NetBSD uses a test menu-based installer called sysinst.  It sounds similar to FreeBSD's sysinstall, but it is more basic.  Follow the example installation here: http://www.netbsd.org/docs/guide/en/chap-exinst.html

Installing OpenBSD

This will be the most manual installation since there are no menus or abstractions of fdisk and disklabel.  Your guide is here: http://www.openbsd.org/faq/faq4.html.  Take note of the following quote from the wiki:

A BSDA candidate should be familiar with the different installation methods, the options presented once the installer is started (Install/Upgrade/Shell), and setting up disks using fdisk(8) and disklabel(8). The candidate should also know the different installation sets to be installed and what each one adds to the system, how to merge changes in case of update. After the first reboot the BSDA applicant should be able to add and delete users and groups, to add and remove packages and to secure the system. These points will be discussed in greater depth later in the book.

We'll learn the user and package management another day.  For now, let's just focus on getting all the operating systems installed and get comfortable with the different installers.

Installing DragonflyBSD

DragonflyBSD uses the BSD Installer.  It's a fairly simple and lightweight text menu-based installer.  Follow the short instructions here: http://www.dragonflybsd.org/docs/newhandbook/Installation/ and you should be done in no time.

 

Wrapping up

Although "Install four operating systems" sounds like simple task to devote a whole day to, there's actually quite a lot of ground to cover.  Spend some time on each BSD's home page and try to remember what the current stable version is for each operating system.  It wouldn't hurt to practice navigating to the correct download location for each release ISO a couple of times, too.

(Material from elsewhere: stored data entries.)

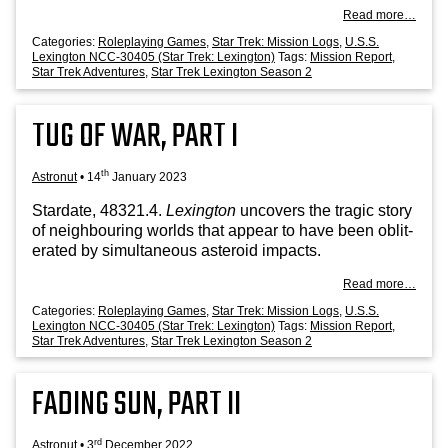
Read more…
Categories:
Roleplaying Games
,
Star Trek: Mission Logs
,
U.S.S.
Lexington NCC-30405 (Star Trek: Lexington)
Tags:
Mission Report
,
Star Trek Adventures
,
Star Trek Lexington Season 2
TUG OF WAR, PART I
th
Astronut
•
14
January 2023
Stard­ate, 48321.4.
Lex­ing­ton
uncov­ers the tra­gic story
of neigh­bour­ing worlds that appear to have been oblit­
er­ated by sim­ul­tan­eous aster­oid impacts.
Read more…
Categories:
Roleplaying Games
,
Star Trek: Mission Logs
,
U.S.S.
Lexington NCC-30405 (Star Trek: Lexington)
Tags:
Mission Report
,
Star Trek Adventures
,
Star Trek Lexington Season 2
FADING SUN, PART II
rd
Astronut
•
3
December 2022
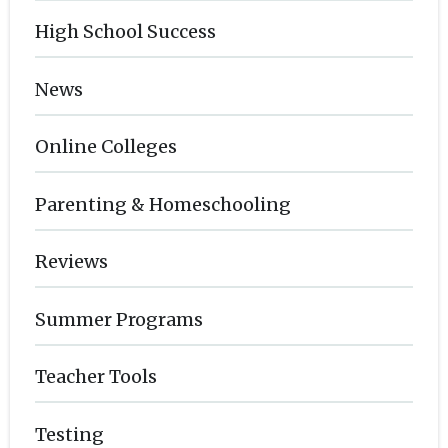
High School Success
News
Online Colleges
Parenting & Homeschooling
Reviews
Summer Programs
Teacher Tools
Testing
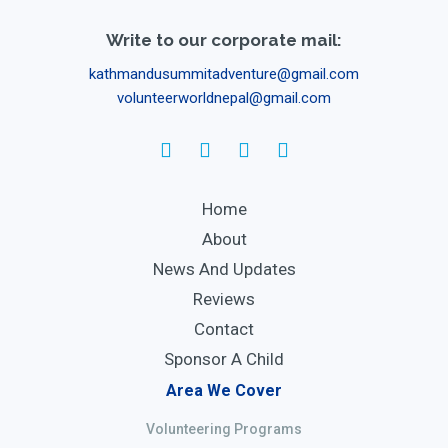
Write to our corporate mail:
kathmandusummitadventure@gmail.com
volunteerworldnepal@gmail.com
Home
About
News And Updates
Reviews
Contact
Sponsor A Child
Area We Cover
Volunteering Programs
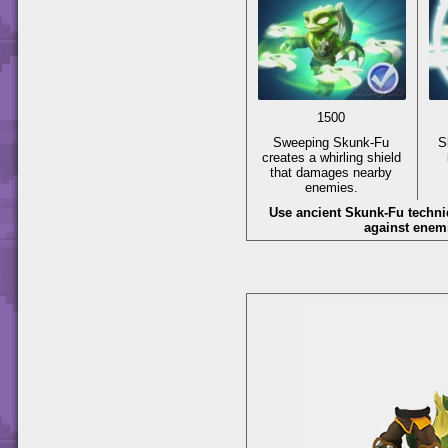
1500
Sweeping Skunk-Fu
S
creates a whirling shield
that damages nearby
enemies.
Use ancient Skunk-Fu techni
against enem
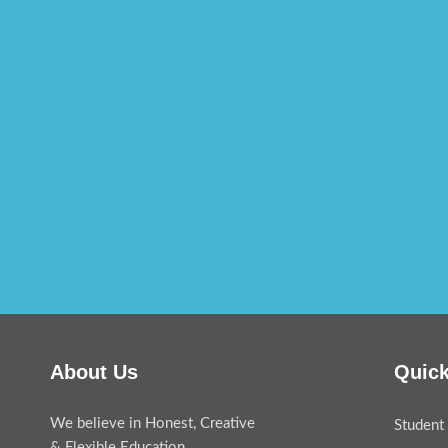
About Us
Quick
We believe in Honest, Creative
Student 
& Flexible Education.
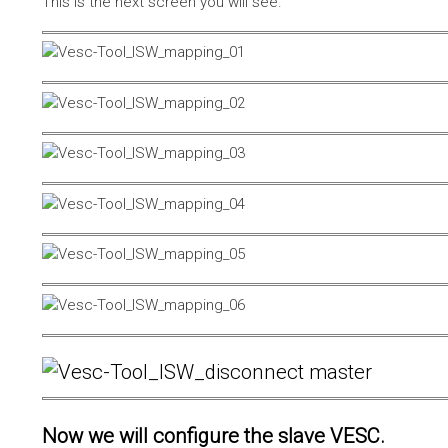
This is the next screen you will see.
Now we will configure the slave VESC.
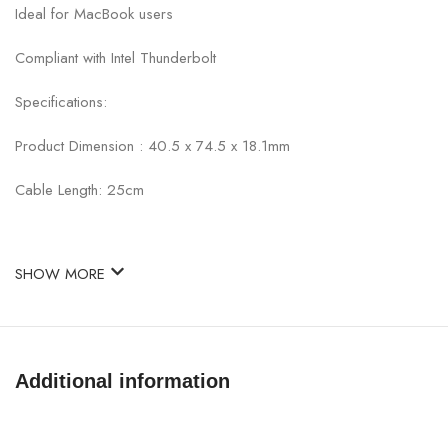
Ideal for MacBook users
Compliant with Intel Thunderbolt
Specifications:
Product Dimension : 40.5 x 74.5 x 18.1mm
Cable Length: 25cm
SHOW MORE
Additional information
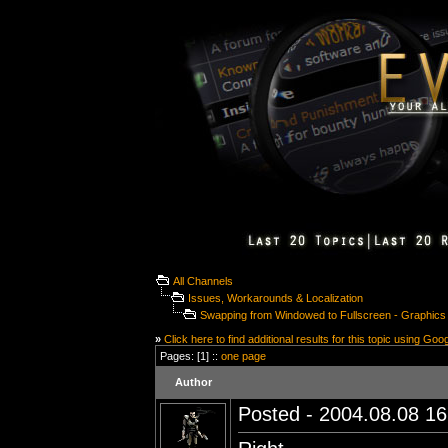
All Channels
Issues, Workarounds & Localization
Swapping from Windowed to Fullscreen - Graphic
»
Click here to find additional results for this topic using Goo
Pages: [1] ::
one page
Author
Posted - 2004.08.08 16:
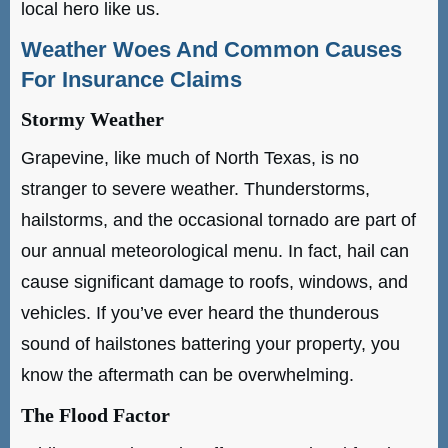
local hero like us.
Weather Woes And Common Causes
For Insurance Claims
Stormy Weather
Grapevine, like much of North Texas, is no
stranger to severe weather. Thunderstorms,
hailstorms, and the occasional tornado are part of
our annual meteorological menu. In fact, hail can
cause significant damage to roofs, windows, and
vehicles. If you’ve ever heard the thunderous
sound of hailstones battering your property, you
know the aftermath can be overwhelming.
The Flood Factor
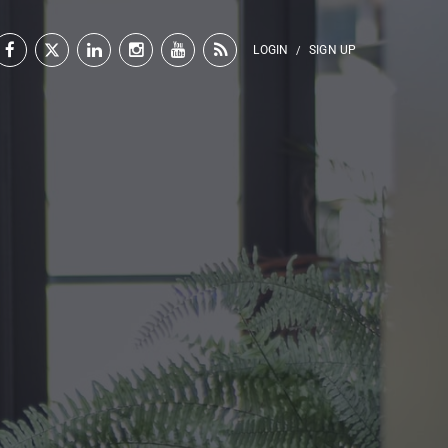
LOGIN
SIGN UP
/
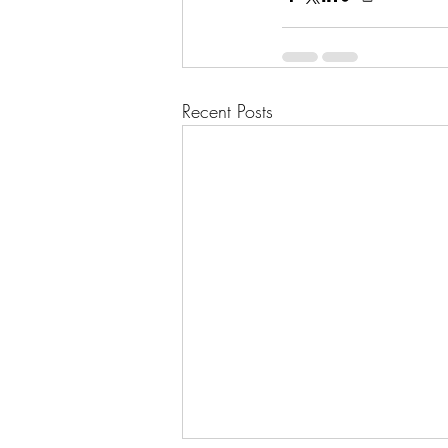
Recent Posts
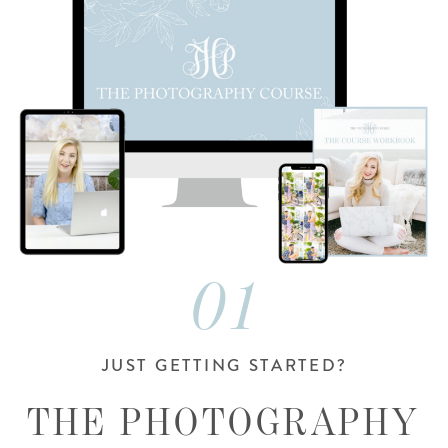
01
JUST GETTING STARTED?
THE PHOTOGRAPHY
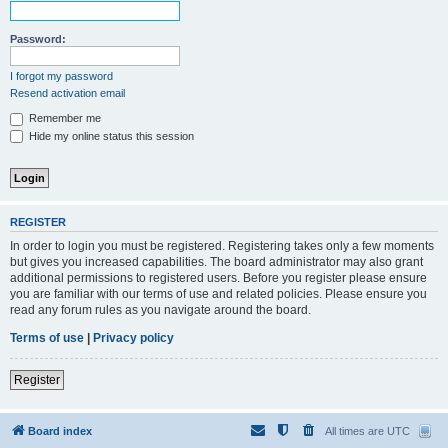
Password:
I forgot my password
Resend activation email
Remember me
Hide my online status this session
REGISTER
In order to login you must be registered. Registering takes only a few moments
but gives you increased capabilities. The board administrator may also grant
additional permissions to registered users. Before you register please ensure
you are familiar with our terms of use and related policies. Please ensure you
read any forum rules as you navigate around the board.
Terms of use
|
Privacy policy
Register
Board index
All times are
UTC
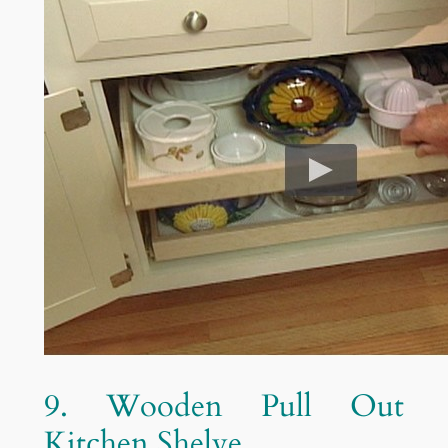
9. Wooden Pull Out
Kitchen Shelve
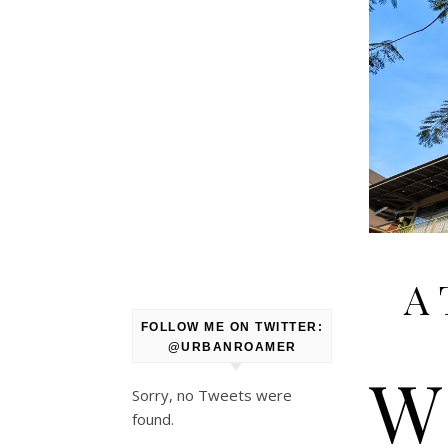
A 
FOLLOW ME ON TWITTER:
@URBANROAMER
W
Sorry, no Tweets were
found.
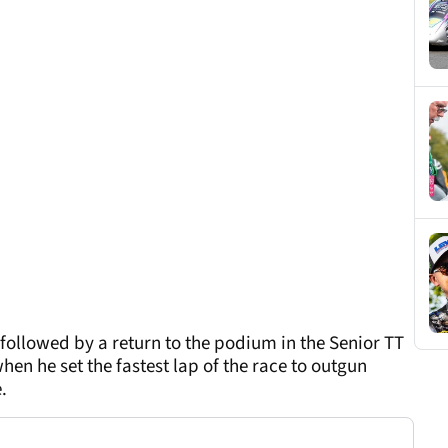
 followed by a return to the podium in the Senior TT
n he set the fastest lap of the race to outgun
.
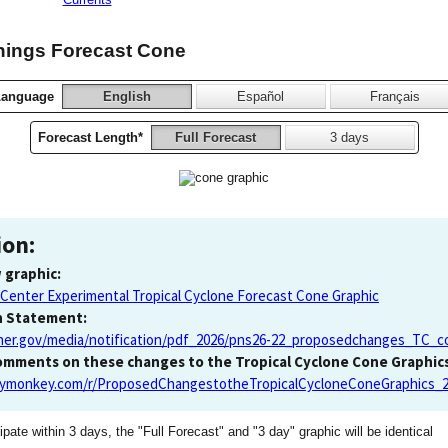
nings Forecast Cone
Language
English
Español
Français
Forecast Length*
Full Forecast
3 days
ion:
 graphic:
 Center Experimental Tropical Cyclone Forecast Cone Graphic
n Statement:
er.gov/media/notification/pdf_2026/pns26-22_proposedchanges_TC_c
comments on these changes to the Tropical Cyclone Cone Graphics
eymonkey.com/r/ProposedChangestotheTropicalCycloneConeGraphics_
ipate within 3 days, the "Full Forecast" and "3 day" graphic will be identical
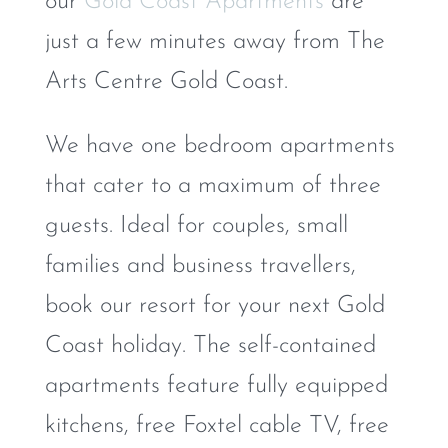
our
Gold Coast Apartments
are
just a few minutes away from The
Arts Centre Gold Coast.
We have one bedroom apartments
that cater to a maximum of three
guests. Ideal for couples, small
families and business travellers,
book our resort for your next Gold
Coast holiday. The self-contained
apartments feature fully equipped
kitchens, free Foxtel cable TV, free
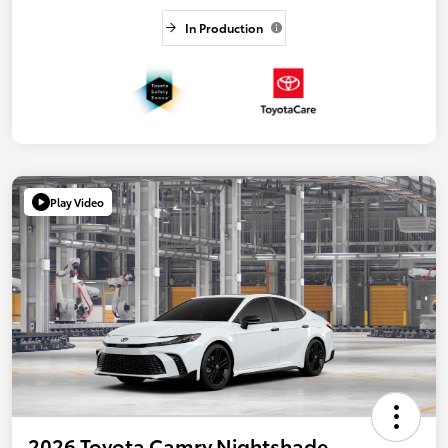
In Production
Play Video
2026 Toyota Camry Nightshade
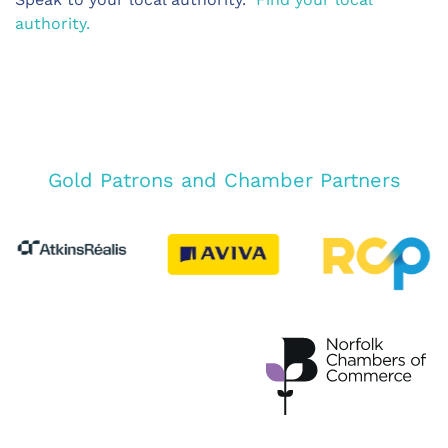
authority.
Gold Patrons and Chamber Partners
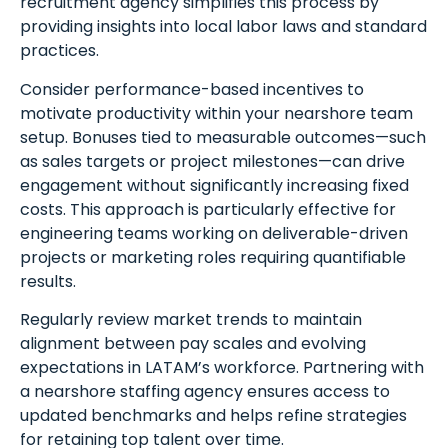
recruitment agency simplifies this process by
providing insights into local labor laws and standard
practices.
Consider performance-based incentives to
motivate productivity within your nearshore team
setup. Bonuses tied to measurable outcomes—such
as sales targets or project milestones—can drive
engagement without significantly increasing fixed
costs. This approach is particularly effective for
engineering teams working on deliverable-driven
projects or marketing roles requiring quantifiable
results.
Regularly review market trends to maintain
alignment between pay scales and evolving
expectations in LATAM’s workforce. Partnering with
a nearshore staffing agency ensures access to
updated benchmarks and helps refine strategies
for retaining top talent over time.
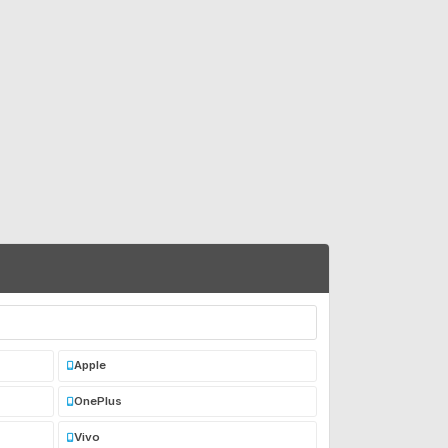
Apple
OnePlus
Vivo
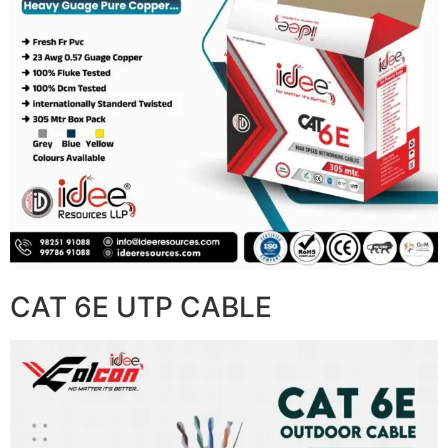
CAT 6E UTP CABLE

I don't think it's enough to simply get each of these operating systems installed once and then move on.  I would run through the full process of booting the install media and installing each OS several times until it starts to feel like second nature.  I don't know about you, but my personal objective is to really understand what I'm doing and feel comfortable should I ever have to do this again in the future.  The whole point of the BSD certs is to demonstrate real, practical knowledge and not to braindump in the style of bootcamp training.